As the NY/NJ Regional Representative for the MFN and Environmental Justice Organizer for Clean Water Action who Chairs CHP, I am thankful to our members, canvassers, and coalition partners, including the North Shore Waterfront Conservancy, who went door to door in their communities urging people to take action and sign the EPA petition. Our voice was heard.
"We agree that now is the time to integrate and build upon EPA’s existing work on goods movement and to ensure that front line communities are an integral part of that process," said Administrator McCarthy during the announcement.
In addition, CHP recently held a joint press conference with Newark Mayor Ras Baraka on the steps of City Hall. Together with Newark Municipal Council President Mildred C. Crump, U.S. Senator Cory Booker's Aide Zach McCue, Newark resident Lito Miranda, Teamsters, clergy, environmentalists and community activists, we told the Port Authority of NY&NJ (PANYNJ) - "Employ us, Don't Poison Us!"
The PANYNJ should be requiring diesel trucks serving the port to use already-available low emission engines, pollution controls on ship smokestacks while at dock, as well as hire more Newark residents for higher paying port jobs. The Coalition for Healthy Ports is pressing the PANYNJ to reinstate its scheduled ban on trucks with engines older than 2007 (similar to the nation's largest port complex in Los Angeles and Long Beach, California). In January 2016, the PANYNJ rescinded its announced plan to ban older trucks from entering the port starting January 1, 2017 on the grounds that it would cause the port to close. CHP and its allies noted that NYNJ shippers and trucking companies would conform to the new rule as they did 10 years ago on the West Coast if they understood that the Port Authority would not back down.
Lower and near-zero emission truck technologies have been proven effective and are readily available and in use wherever required by port governing bodies. There is no excuse for the PANYNJ’s reneging on its prior commitments to significantly clean the air and improve public health conditions in the NYNJ port region.
"It's time for the Port Authority of NY&NJ to become a good neighbor to the residents of Newark, and support a clean air plan that includes a fleet of 2007 and newer model engine trucks," said Amy Goldsmith, Clean Water Action State Director and Coalition for Healthy Ports Chair.

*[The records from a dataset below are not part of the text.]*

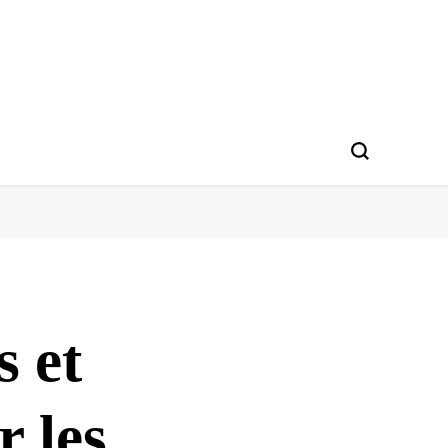
s et
r les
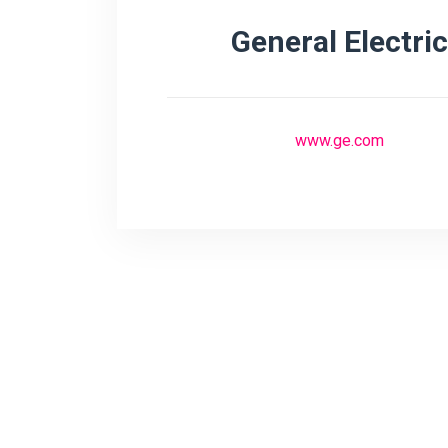
General Electric
www.ge.com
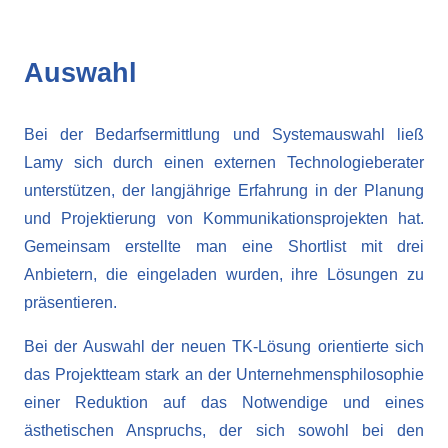
Auswahl
Bei der Bedarfsermittlung und Systemauswahl ließ
Lamy sich durch einen externen Technologieberater
unterstützen, der langjährige Erfahrung in der Planung
und Projektierung von Kommunikationsprojekten hat.
Gemeinsam erstellte man eine Shortlist mit drei
Anbietern, die eingeladen wurden, ihre Lösungen zu
präsentieren.
Bei der Auswahl der neuen TK-Lösung orientierte sich
das Projektteam stark an der Unternehmensphilosophie
einer Reduktion auf das Notwendige und eines
ästhetischen Anspruchs, der sich sowohl bei den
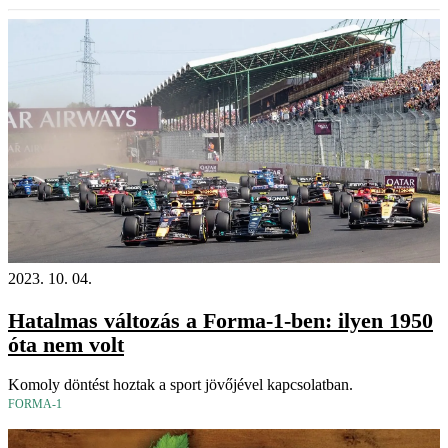
2023. 10. 04.
Hatalmas változás a Forma-1-ben: ilyen 1950
óta nem volt
Komoly döntést hoztak a sport jövőjével kapcsolatban.
FORMA-1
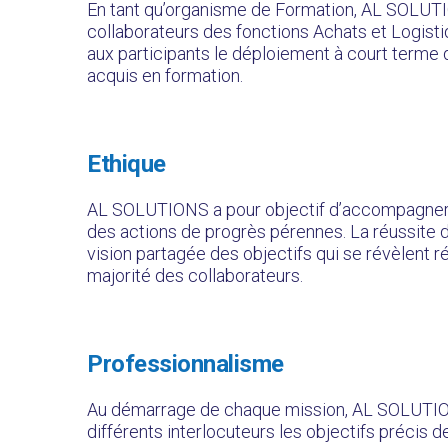
En tant qu’organisme de Formation, AL SOLUT
collaborateurs des fonctions Achats et Logis
aux participants le déploiement à court terme 
acquis en formation.
Ethique
AL SOLUTIONS a pour objectif d’accompagner, 
des actions de progrès pérennes. La réussite d
vision partagée des objectifs qui se révèlent ré
majorité des collaborateurs.
Professionnalisme
Au démarrage de chaque mission, AL SOLUTION
différents interlocuteurs les objectifs précis d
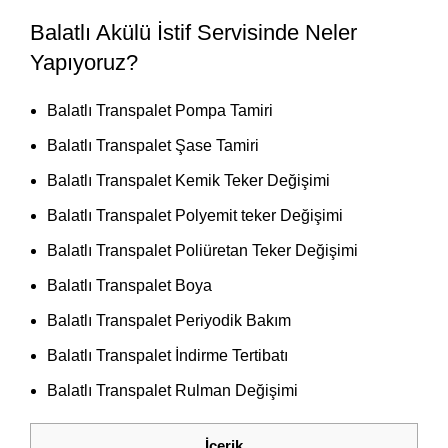
Balatlı Akülü İstif Servisinde Neler
Yapıyoruz?
Balatlı Transpalet Pompa Tamiri
Balatlı Transpalet Şase Tamiri
Balatlı Transpalet Kemik Teker Değişimi
Balatlı Transpalet Polyemit teker Değişimi
Balatlı Transpalet Poliüretan Teker Değişimi
Balatlı Transpalet Boya
Balatlı Transpalet Periyodik Bakım
Balatlı Transpalet İndirme Tertibatı
Balatlı Transpalet Rulman Değişimi
İçerik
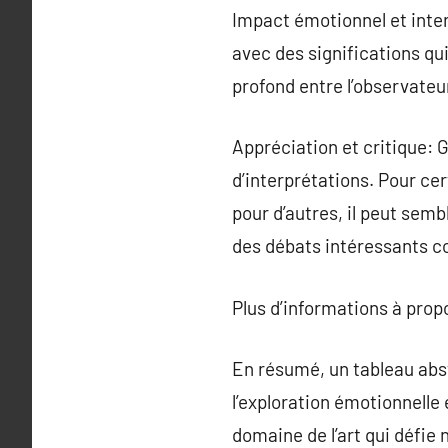
Impact émotionnel et inter
avec des significations qui
profond entre l’observateu
Appréciation et critique: 
d’interprétations. Pour cer
pour d’autres, il peut semb
des débats intéressants con
Plus d’informations à pro
En résumé, un tableau abstr
l’exploration émotionnelle e
domaine de l’art qui défie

The price of continuing to allow diesel truck pollution to flow through Newark's neighborhoods is the extraordinarily high incidence of childhood asthma and premature deaths of adults from lung cancer, heart disease, stroke and neurological disorders, as documented by medical doctors and public health researchers all over the U.S. including Robert Laumbach, MD at Rutgers University, and Andrea Hricko, Professor of Preventive Medicine at the University of Southern California Keck School of Medicine, advisors to the Coalition for Healthy Ports. The PANYNJ is enabling irresponsible shippers and trucking companies to cause hundreds of millions of dollars in medical expenses and lost days at work in port communities, costs that are unfairly shifted onto the backs of Newark residents.

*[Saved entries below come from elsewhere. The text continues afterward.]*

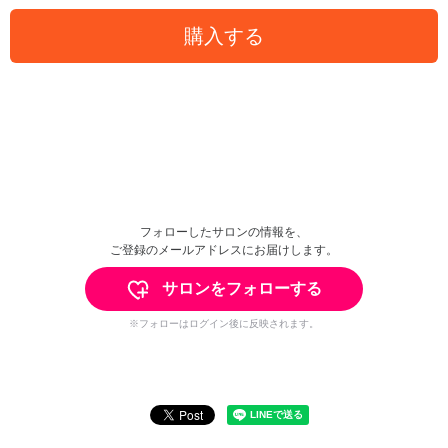
購入する
フォローしたサロンの情報を、
ご登録のメールアドレスにお届けします。
サロンをフォローする
※フォローはログイン後に反映されます。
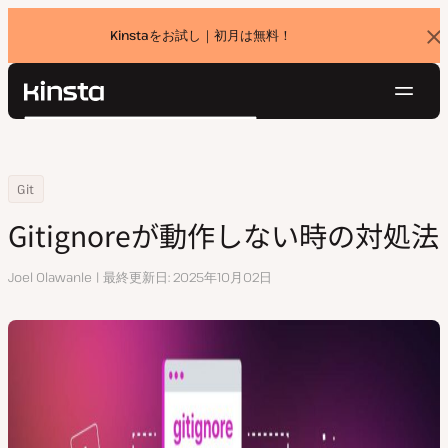
Kinstaをお試し｜初月は無料！
バ
ナ
ー
を
ナ
閉
Kinsta®
検
じ
ビ
プラットフォーム
る
索
ゲ
ソリューション
ログイン
無料でお試し
ー
Home
リソースセンター
Gitignoreが動作しない時の対処法
Git
価格設定
リソース
シ
Gitignoreが動作しない時の対処法
お問い合わせ
ョ
ン
執
Joel Olawanle
最終更新日
2025年10月02日
筆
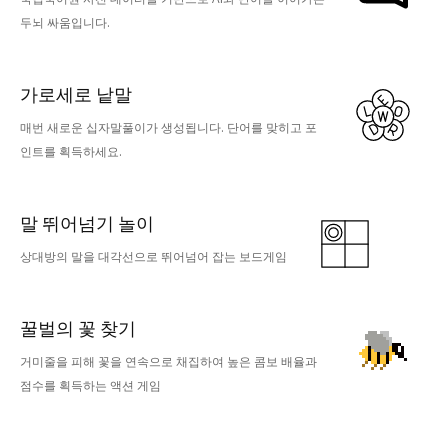
두뇌 싸움입니다.
가로세로 낱말
매번 새로운 십자말풀이가 생성됩니다. 단어를 맞히고 포
인트를 획득하세요.
말 뛰어넘기 놀이
상대방의 말을 대각선으로 뛰어넘어 잡는 보드게임
꿀벌의 꽃 찾기
거미줄을 피해 꽃을 연속으로 채집하여 높은 콤보 배율과
점수를 획득하는 액션 게임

Mayor Baraka understands the link between good jobs and clean air. He joins us in calling on the PANYNJ and shippers and terminal operators to hire more Newark residents for good port jobs, to change the conditions for low wage port drivers, and to honor our demands for prompt action to end diesel pollution at the port.
"Hire us, don't poison us," said Mayor Baraka. "The Port Authority has the power to end the diesel-truck poisoning of port communities like Newark. It can require shippers to use lower and near-zero emission truck engines, as some other ports have done. Yet the Port Authority continued to allow shippers to profit at the expense of our health and our lives. This must end here and now."

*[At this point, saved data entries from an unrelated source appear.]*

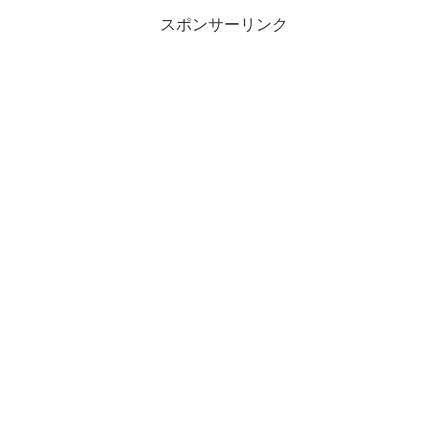
スポンサーリンク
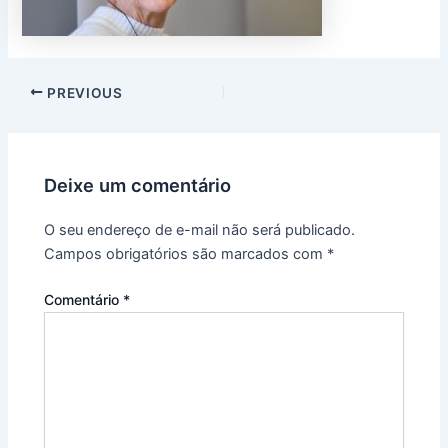
PREVIOUS
Deixe um comentário
O seu endereço de e-mail não será publicado.
Campos obrigatórios são marcados com
*
Comentário
*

As a resident of the South Ward and mother of three children with asthma, I think it's time for the City of Newark to secure a community benefits agreement from the PANYNJ that provides mitigation funds to address the health injustices our families are experiencing due to the diesel pollution from the Newark Port. Let's continue to keep the pressure on and remember the fight for environmental justice is a civil rights issue. As we celebrate Independence Day and reflect on our rights and freedoms, we can't forget the overburdened port communities who are disproportionately polluted upon because of the zip code they live in.